I love the smell of depression in the morning. It smells like... Robert Duvall? Just kidding.
This is an interesting article. One that I can definitely relate to, in an odd sort of way. MSNBC posted "Guilty and stress, layoff survivors suffer, too". However, my experiences have been a little different.
I once worked for a (nameless) company from 2000 to 2007, until it was split in half, during a broken joint venture. I had become very comfortable there. The people, the culture, the surroundings, the idiosyncracies. Then, as soon as we were told of some potentially bad news for the IT folks, the staff began leaving like the place was burning down. Soon, I was the last remaining person in my group. Even weirder, was that my boss and his boss were both gone, and my new boss had not yet become engaged in what I was doing. It was confusing, empty, quiet, boring and terrifying at the same time.
I wasn't sure if I would be let go or what.
For weeks I came in to my quiet office, at the end of a long hall that was once full of people I joked around with. But the hall was silent. I was the only person left on that hall. When you get used to being around people for so long, and then suddenly they're gone, its extrenely depressing. This went on for about a month. Even worse, as my former colleagues focused on their new jobs, I didn't hear much from them. So I sat in a quiet office waiting to find out (a) if my job would remain and (b) what my new role would be. It was Chinese isolation torture.

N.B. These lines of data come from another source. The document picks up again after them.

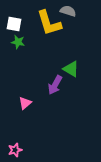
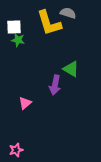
gray semicircle: moved 2 px down
white square: moved 3 px down; rotated 14 degrees counterclockwise
green star: moved 2 px up
purple arrow: rotated 18 degrees counterclockwise
pink star: moved 1 px right
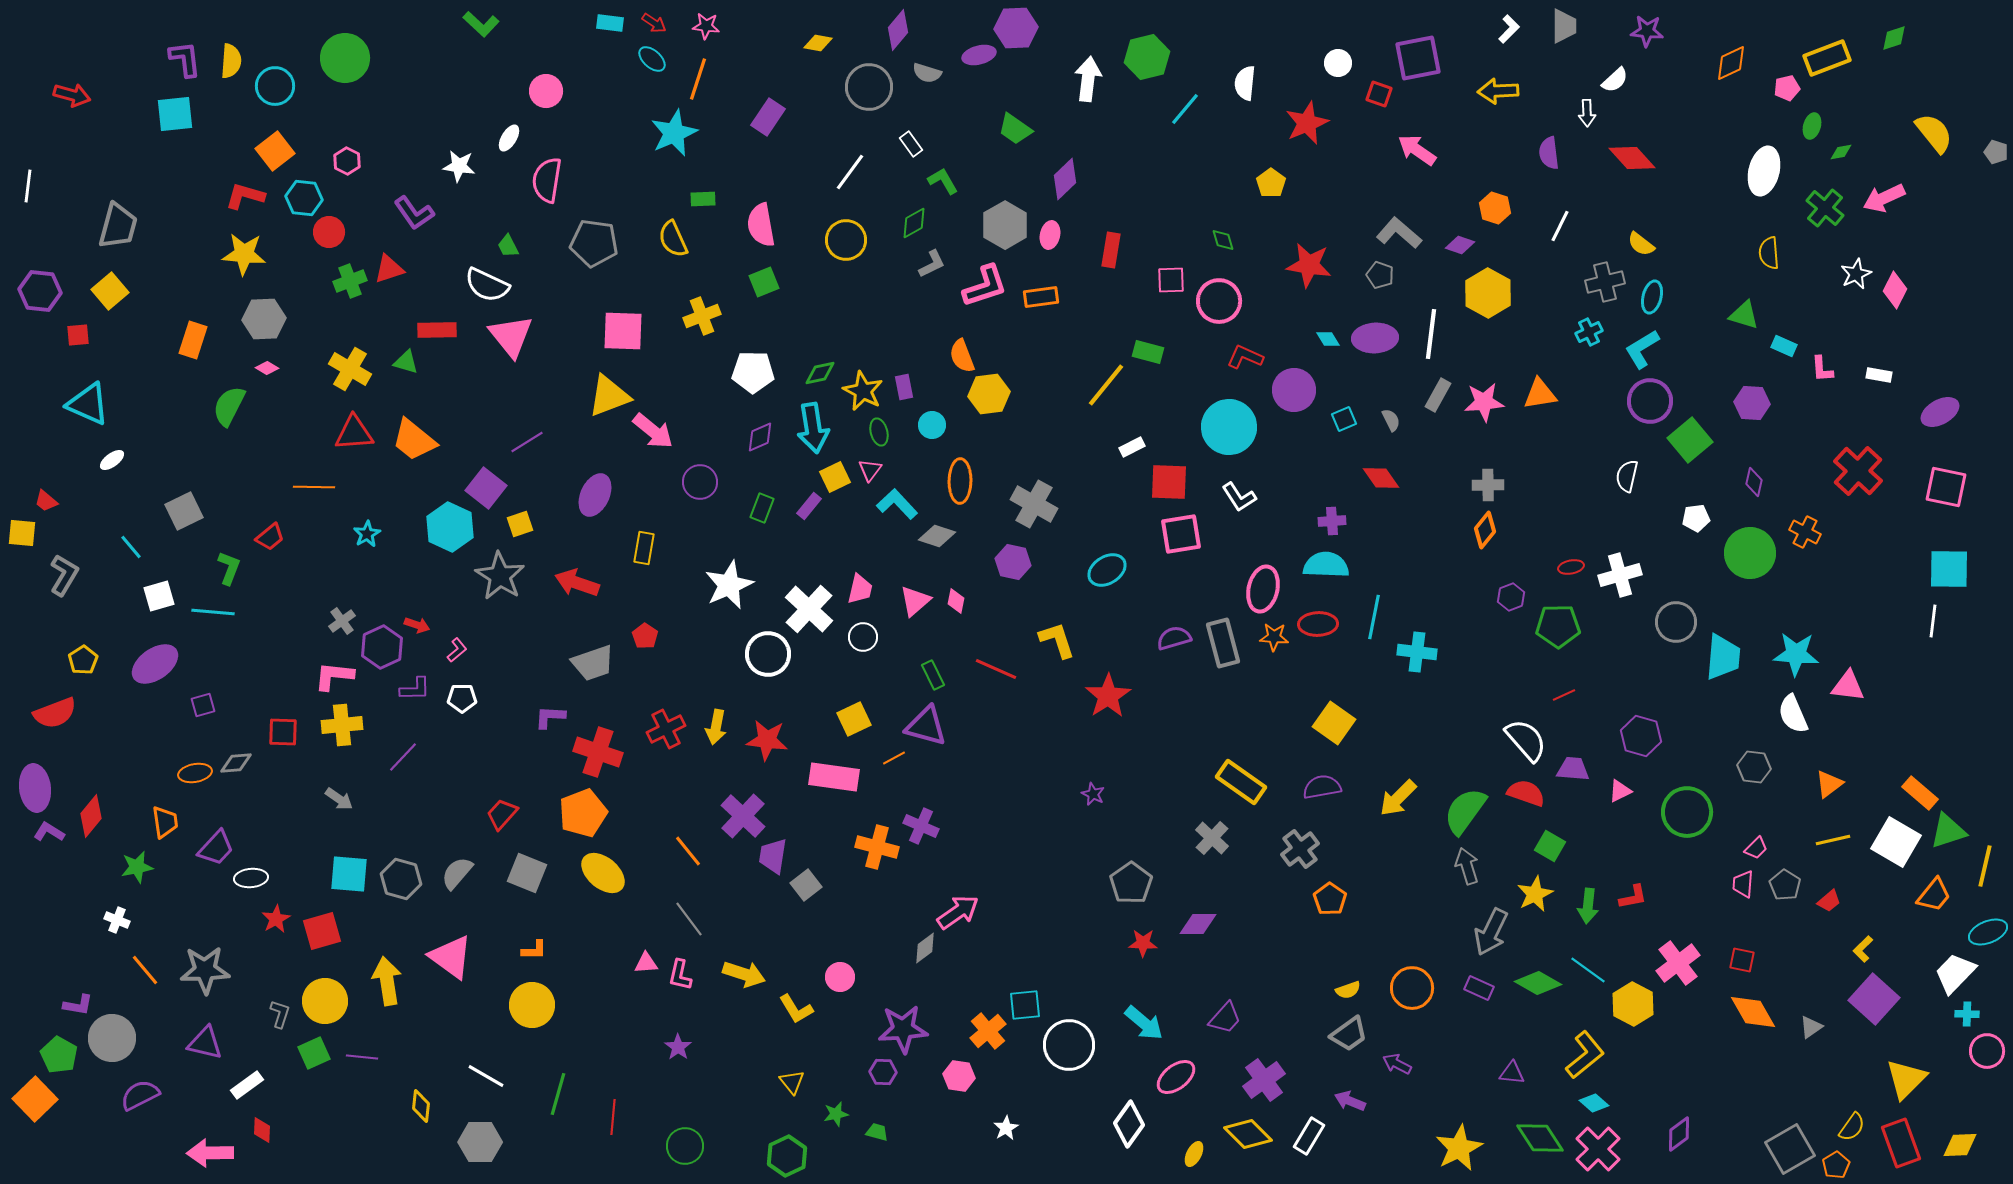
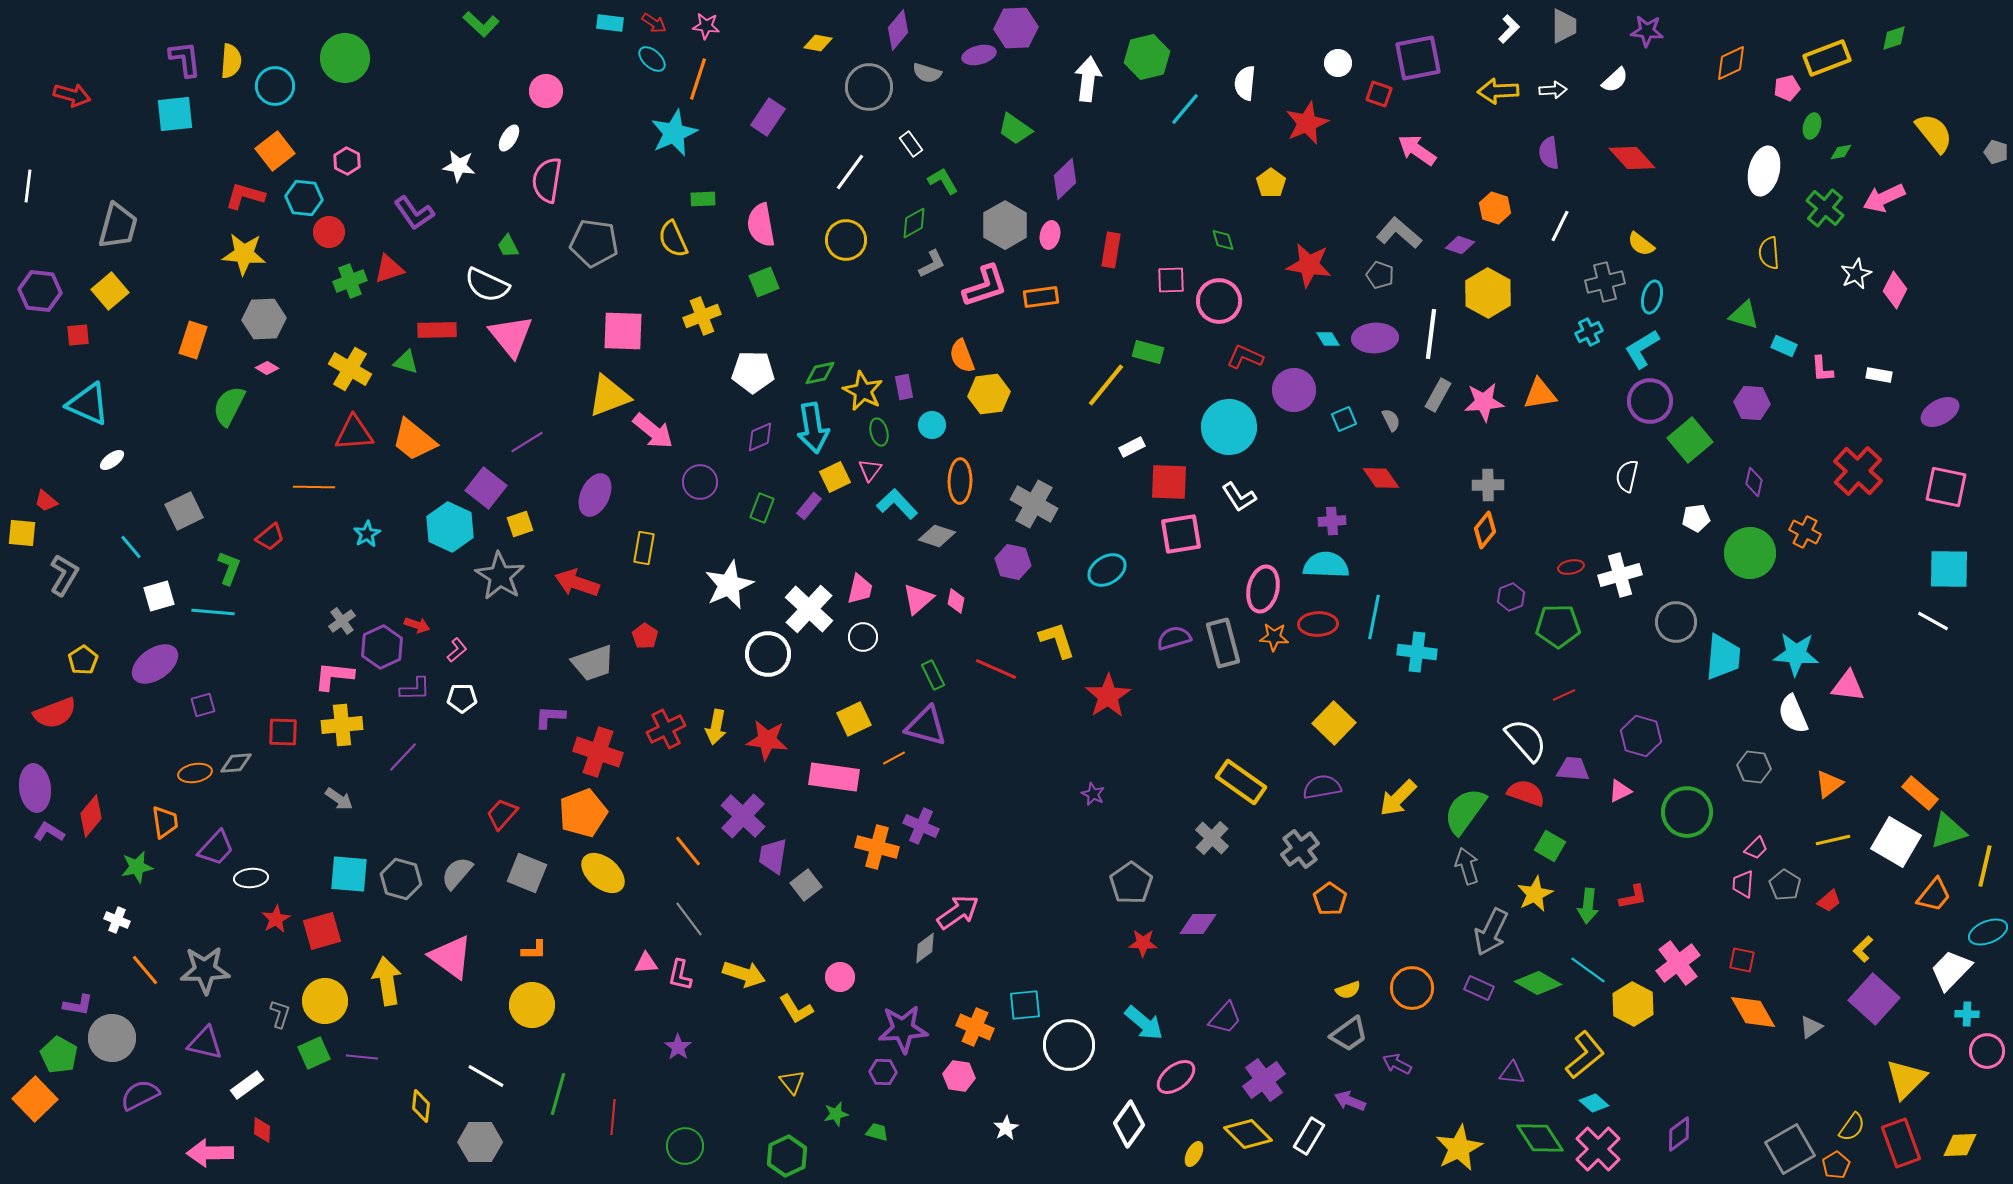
white arrow at (1587, 113): moved 34 px left, 23 px up; rotated 92 degrees counterclockwise
pink triangle at (915, 601): moved 3 px right, 2 px up
white line at (1933, 621): rotated 68 degrees counterclockwise
yellow square at (1334, 723): rotated 9 degrees clockwise
white trapezoid at (1955, 973): moved 4 px left, 3 px up
orange cross at (988, 1031): moved 13 px left, 4 px up; rotated 27 degrees counterclockwise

Oh well. Enough of that depressing crap. I'm glad they all went on to better things. That was a time I'd rather forget. Things got better when I left for a new job actually, but that too came crashing down with an unexpected layoff. Geez. 2008 sucked horribly from my point of view. I'm looking forward to 2009. I suppose the point of all this is that people "left behind" go through a tough time, even though in my case the "others" weren't laid off, they quit. Life sucks and then you die.